Il y avait peu de place pour le plaisir dans ce contexte, c'est sûr. Il y avait quelque chose qui les maintenait dans le silence. Elles ne trouvaient qu’un peu de liberté uniquement dans une zone intime, dans le murmure et dans le secret. Mais il y a cette scène de fête. Il y a une scène de sexe aussi, cachée, loin des regards. Le but était, en effet, de développer des personnages qui soient très en contact avec la terre, avec la nature. On voit ces femmes qui cherchent les fruits de mer et les coquillages, les deux pieds plantés dans l'eau, les mains dans la terre et elles fusionnent complètement avec le paysage. C'était une manière de montrer qu'il n’y a pas de distance, en fait, avec la nature et avec notre condition de mammifères. C’est aussi lié à une sagesse. Le fait d’avoir vu beaucoup de choses, d’être passé par beaucoup d’événements, oblige à tout intérioriser. Ces femmes sont beaucoup plus que des épouses, des mères, des travailleuses. Elles ont une profonde connaissance du corps et savent ce qu’on leur fait faire, politiquement parlant. Elles sont peut-être silencieuses, mais elles savent. Elles savent tout.

La sororité que vous filmez semble être totalement naturelle, comme si, en l’absence des hommes (qui sont globalement absents du cadre), c’était un mouvement logique.

C’est vrai que les hommes sont secondaires du fait que le film explore une particularité des femmes, qui est leur capacité à donner ou à ne pas donner la vie. Même si je ne pointe pas du doigt des hommes ou même la dictature elle-même en particulier, ils ont une présence diffuse, parce qu’il fallait qu’on comprenne pourquoi tout se passe dans le secret. Le patriarcat reste omniprésent à travers des éléments tels que la clandestinité, le noir, la peur, les murmures, la nuit. Je trouvais plus puissant d’être dans le symbole plutôt que de montrer un homme qui serait emblématique de la dictature. Et il est possible que ce soit cette sororité qui aide justement les femmes à survivre à cette atmosphère aussi oppressante qu'elles subissent.

Vous avez fait le choix de ne montrer ni l'accouchement, ni l'avortement dans le cadre. Tout ça se passe en hors champ et tout est symbolisé par le sang, comme le sang que Maria lave sur ses mains ou les trois gouttes de sang qui tombent sur le drap. Pourquoi ce choix de faire du hors-champ un élément si important ?
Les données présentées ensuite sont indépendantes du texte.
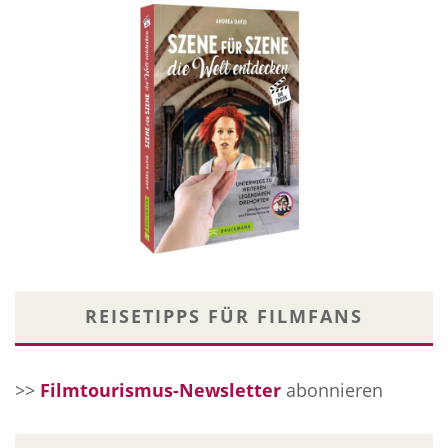
REISETIPPS FÜR FILMFANS
>>
Filmtourismus-Newsletter
abonnieren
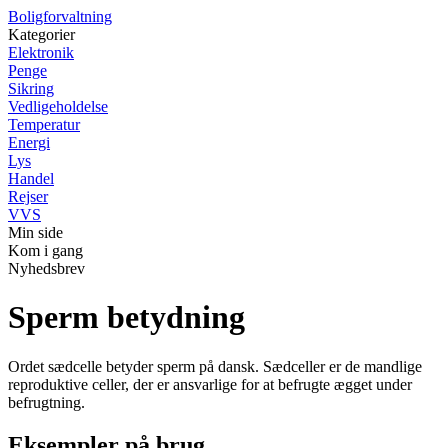
Boligforvaltning
Kategorier
Elektronik
Penge
Sikring
Vedligeholdelse
Temperatur
Energi
Lys
Handel
Rejser
VVS
Min side
Kom i gang
Nyhedsbrev
Sperm betydning
Ordet sædcelle betyder sperm på dansk. Sædceller er de mandlige
reproduktive celler, der er ansvarlige for at befrugte ægget under
befrugtning.
Eksempler på brug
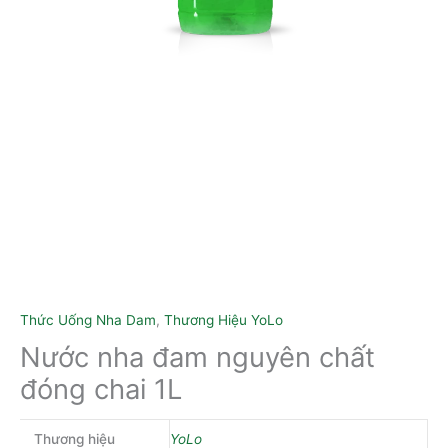
Thức Uống Nha Dam
,
Thương Hiệu YoLo
Nước nha đam nguyên chất
đóng chai 1L
Thương hiệu
YoLo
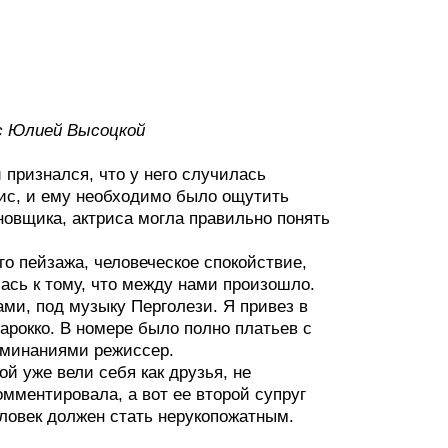
 с Юлией Высоцкой
признался, что у него случилась
зис, и ему необходимо было ощутить
овщика, актриса могла правильно понять
го пейзажа, человеческое спокойствие,
лась к тому, что между нами произошло.
ами, под музыку Перголези. Я привез в
арокко. В номере было полно платьев с
оминаниями режиссер.
ой уже вели себя как друзья, не
мментировала, а вот ее второй супруг
ловек должен стать нерукопожатным.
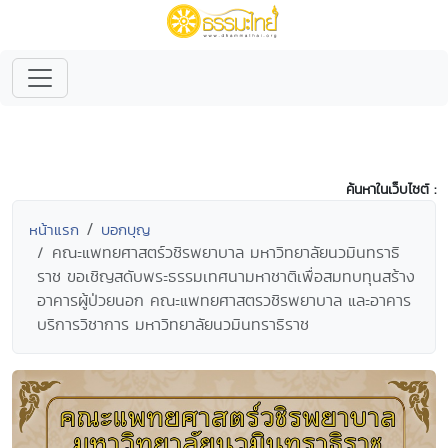
ค้นหาในเว็บไซต์ :
หน้าแรก
บอกบุญ
คณะแพทยศาสตร์วชิรพยาบาล มหาวิทยาลัยนวมินทราธิ
ราช ขอเชิญสดับพระธรรมเทศนามหาชาติเพื่อสมทบทุนสร้าง
อาคารผู้ป่วยนอก คณะแพทยศาสตรวชิรพยาบาล และอาคาร
บริการวิชาการ มหาวิทยาลัยนวมินทราธิราช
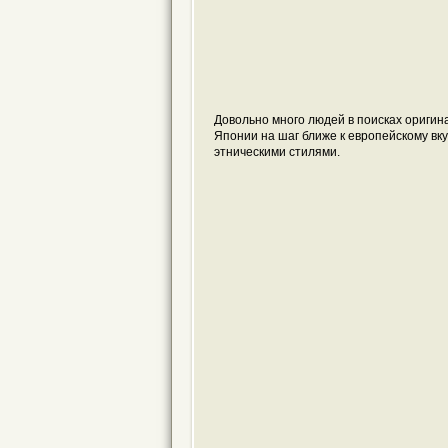
Довольно много людей в поисках оригин
Японии на шаг ближе к европейскому вку
этническими стилями.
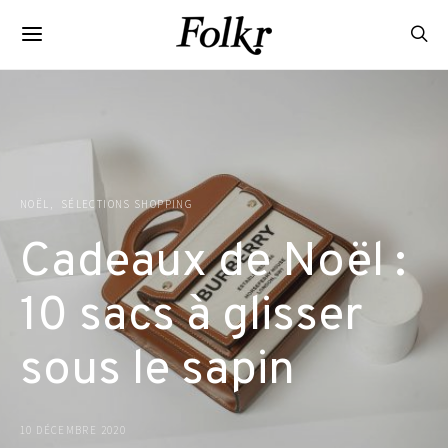
NOËL
SÉLECTIONS SHOPPING
Cadeaux de Noël :
10 sacs à glisser
sous le sapin
10 DÉCEMBRE 2020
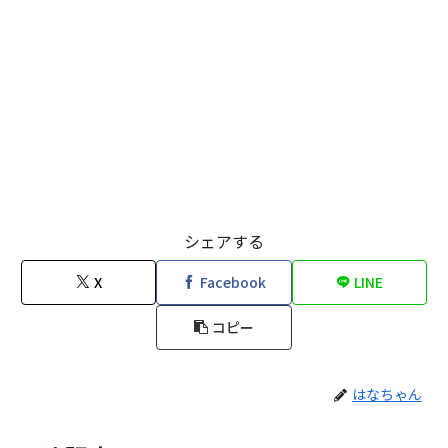
シェアする
X
Facebook
LINE
コピー
はなちゃん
Je travaille beaucoup le hors champ, effectivement. J’en reviens à l’idée de l’instinct dont on parlait tout à l’heure. Le hors-champ, c’est laisser de la place à l’intuition. J’aime faire participer l’imagination du spectateur parce qu’ainsi, il participe inconsciemment à la réflexion que je veux partager en réalisant ce film. Ça s’accompagne aussi d'un dialogue que je qualifie d’austère parce qu’il ne donne que les informations liées aux personnages. Le reste passe uniquement par des images évocatrices et des séquences longues, pour pouvoir observer et comprendre. Lorsqu’on ne montre pas mais qu’on suggère, la portée symbolique est comme amplifiée. J’ai une petite anecdote d’ailleurs. Nous avons projeté trois fois le film en avant-première à San Sebastian et lors de ces projections, cinq personnes sont tombées dans les pommes ! Alors, c’est vrai, il faisait chaud [rires] mais on a observé que ces gens tombaient dans les pommes juste après la scène de l’accouchement. C’est étrange parce que, comme vous l’avez souligné, on ne voit pas concrètement l’accouchement à l’écran. D’autant plus étrange que nous sommes maintenant habitués à voir de la violence explicite, du sang et du gore. Ce qu’on ne voit pas et donc, ce qu’on va imaginer, peut avoir une force bien supérieure que de véritables images.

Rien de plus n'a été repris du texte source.